## Task directions
Each record listed below is to be output exactly as written.

## Extracted entries
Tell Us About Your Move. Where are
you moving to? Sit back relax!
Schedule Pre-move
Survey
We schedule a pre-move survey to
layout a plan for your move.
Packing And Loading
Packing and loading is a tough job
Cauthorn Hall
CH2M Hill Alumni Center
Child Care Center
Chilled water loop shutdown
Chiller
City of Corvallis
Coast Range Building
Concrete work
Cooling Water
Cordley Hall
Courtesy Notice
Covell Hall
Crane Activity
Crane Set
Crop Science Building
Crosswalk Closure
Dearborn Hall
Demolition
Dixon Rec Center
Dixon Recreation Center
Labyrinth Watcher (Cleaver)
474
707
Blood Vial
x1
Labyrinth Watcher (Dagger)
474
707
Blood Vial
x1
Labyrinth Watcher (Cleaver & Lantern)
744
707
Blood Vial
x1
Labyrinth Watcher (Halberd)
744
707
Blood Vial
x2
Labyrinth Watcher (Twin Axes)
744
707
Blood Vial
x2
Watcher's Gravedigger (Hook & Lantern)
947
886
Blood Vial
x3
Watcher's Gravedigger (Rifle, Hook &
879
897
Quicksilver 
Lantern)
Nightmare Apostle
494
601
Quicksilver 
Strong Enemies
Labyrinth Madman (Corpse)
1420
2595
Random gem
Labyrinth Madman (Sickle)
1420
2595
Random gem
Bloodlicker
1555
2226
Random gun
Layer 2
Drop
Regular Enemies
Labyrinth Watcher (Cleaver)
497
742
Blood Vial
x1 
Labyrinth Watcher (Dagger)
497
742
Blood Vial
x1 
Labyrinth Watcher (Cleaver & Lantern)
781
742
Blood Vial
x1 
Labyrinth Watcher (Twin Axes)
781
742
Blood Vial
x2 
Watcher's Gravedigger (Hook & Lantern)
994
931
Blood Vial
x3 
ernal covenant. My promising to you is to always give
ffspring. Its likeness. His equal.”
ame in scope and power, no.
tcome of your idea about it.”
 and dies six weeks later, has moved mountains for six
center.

## Reply to the exercise
Tell Us About Your Move. Where are
you moving to? Sit back relax!
Schedule Pre-move
Survey
We schedule a pre-move survey to
layout a plan for your move.
Packing And Loading
Packing and loading is a tough job
Cauthorn Hall
CH2M Hill Alumni Center
Child Care Center
Chilled water loop shutdown
Chiller
City of Corvallis
Coast Range Building
Concrete work
Cooling Water
Cordley Hall
Courtesy Notice
Covell Hall
Crane Activity
Crane Set
Crop Science Building
Crosswalk Closure
Dearborn Hall
Demolition
Dixon Rec Center
Dixon Recreation Center
Labyrinth Watcher (Cleaver)
474
707
Blood Vial
x1
Labyrinth Watcher (Dagger)
474
707
Blood Vial
x1
Labyrinth Watcher (Cleaver & Lantern)
744
707
Blood Vial
x1
Labyrinth Watcher (Halberd)
744
707
Blood Vial
x2
Labyrinth Watcher (Twin Axes)
744
707
Blood Vial
x2
Watcher's Gravedigger (Hook & Lantern)
947
886
Blood Vial
x3
Watcher's Gravedigger (Rifle, Hook &
879
897
Quicksilver 
Lantern)
Nightmare Apostle
494
601
Quicksilver 
Strong Enemies
Labyrinth Madman (Corpse)
1420
2595
Random gem
Labyrinth Madman (Sickle)
1420
2595
Random gem
Bloodlicker
1555
2226
Random gun
Layer 2
Drop
Regular Enemies
Labyrinth Watcher (Cleaver)
497
742
Blood Vial
x1 
Labyrinth Watcher (Dagger)
497
742
Blood Vial
x1 
Labyrinth Watcher (Cleaver & Lantern)
781
742
Blood Vial
x1 
Labyrinth Watcher (Twin Axes)
781
742
Blood Vial
x2 
Watcher's Gravedigger (Hook & Lantern)
994
931
Blood Vial
x3 
ernal covenant. My promising to you is to always give
ffspring. Its likeness. His equal.”
ame in scope and power, no.
tcome of your idea about it.”
 and dies six weeks later, has moved mountains for six
center.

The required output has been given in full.